# "time And Motion"



## Will Fly (Apr 10, 2012)

A watch tick makes a perfect, metronome-like backing for the guitar - so I thought I'd use my Illinois "Bunn Special" for just that purpose...






Actually not easy to do. Musicians always vary the tempo just a little bit - but the ticking of a watch is mercilessly regular!


----------



## mel (Dec 6, 2006)

Excellent, now what about some multi-tracking into adding a bass line :lol: and some mandolin on top with a counter melody

(Never played much along with a drum machine then? :wallbash: ) My mate Billy Stewart and me'sen used to do gigs for weddings and the likes with him on the Farfisa Electronic Chordovox (Accordion thingy) and me on Gutar/ Bass Guitar. Pin Money Happy Days, no sweat, although Amarillo and the ABBA songbook gets a bit non-challenging after a while, but does help pay the rent.


----------



## Will Fly (Apr 10, 2012)

Pay the rent? Gadzooks, sir - pay for watches, more like! :lol:


----------



## Stinch (Jul 9, 2008)

Thought I recognised the name and that sweet playing! Below is another one from Will and this one might sum up the way we feel when we find that certain watch!!
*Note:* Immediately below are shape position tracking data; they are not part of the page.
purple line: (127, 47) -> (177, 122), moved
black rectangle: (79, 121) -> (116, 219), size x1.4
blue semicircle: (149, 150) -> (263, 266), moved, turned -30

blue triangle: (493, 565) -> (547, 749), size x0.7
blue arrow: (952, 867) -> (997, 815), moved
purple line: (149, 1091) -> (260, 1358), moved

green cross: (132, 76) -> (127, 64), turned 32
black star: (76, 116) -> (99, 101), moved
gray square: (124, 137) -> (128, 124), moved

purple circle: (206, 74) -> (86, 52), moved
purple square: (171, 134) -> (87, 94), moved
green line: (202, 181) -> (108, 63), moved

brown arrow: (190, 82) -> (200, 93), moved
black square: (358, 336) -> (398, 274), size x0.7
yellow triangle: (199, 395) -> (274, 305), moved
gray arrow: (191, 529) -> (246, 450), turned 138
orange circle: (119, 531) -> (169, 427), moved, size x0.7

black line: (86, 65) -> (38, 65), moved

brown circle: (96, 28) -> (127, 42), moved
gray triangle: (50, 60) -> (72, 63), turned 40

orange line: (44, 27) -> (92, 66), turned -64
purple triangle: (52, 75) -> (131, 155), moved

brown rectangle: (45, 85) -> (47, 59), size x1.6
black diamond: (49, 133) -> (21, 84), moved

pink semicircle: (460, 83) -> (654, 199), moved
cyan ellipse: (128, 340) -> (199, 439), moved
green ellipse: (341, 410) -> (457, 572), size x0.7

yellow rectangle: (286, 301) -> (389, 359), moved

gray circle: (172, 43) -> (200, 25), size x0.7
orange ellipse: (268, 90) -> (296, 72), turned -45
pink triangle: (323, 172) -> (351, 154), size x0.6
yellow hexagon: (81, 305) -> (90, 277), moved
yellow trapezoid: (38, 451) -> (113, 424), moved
Perhaps we have the RLT anthem!!??


----------



## Will Fly (Apr 10, 2012)

Damn you, Sir - thread drift! :yahoo:


----------



## Stinch (Jul 9, 2008)

Sorry!! :sadwalk:


----------



## JWL940 (Jun 11, 2010)

Will, you're famous! 300 videos on YouTube, that Sir is impressive.


----------



## Will Fly (Apr 10, 2012)

Well, as Andy Warhol famously said, everyone gets 15 minutes of fame... :tongue_ss:


----------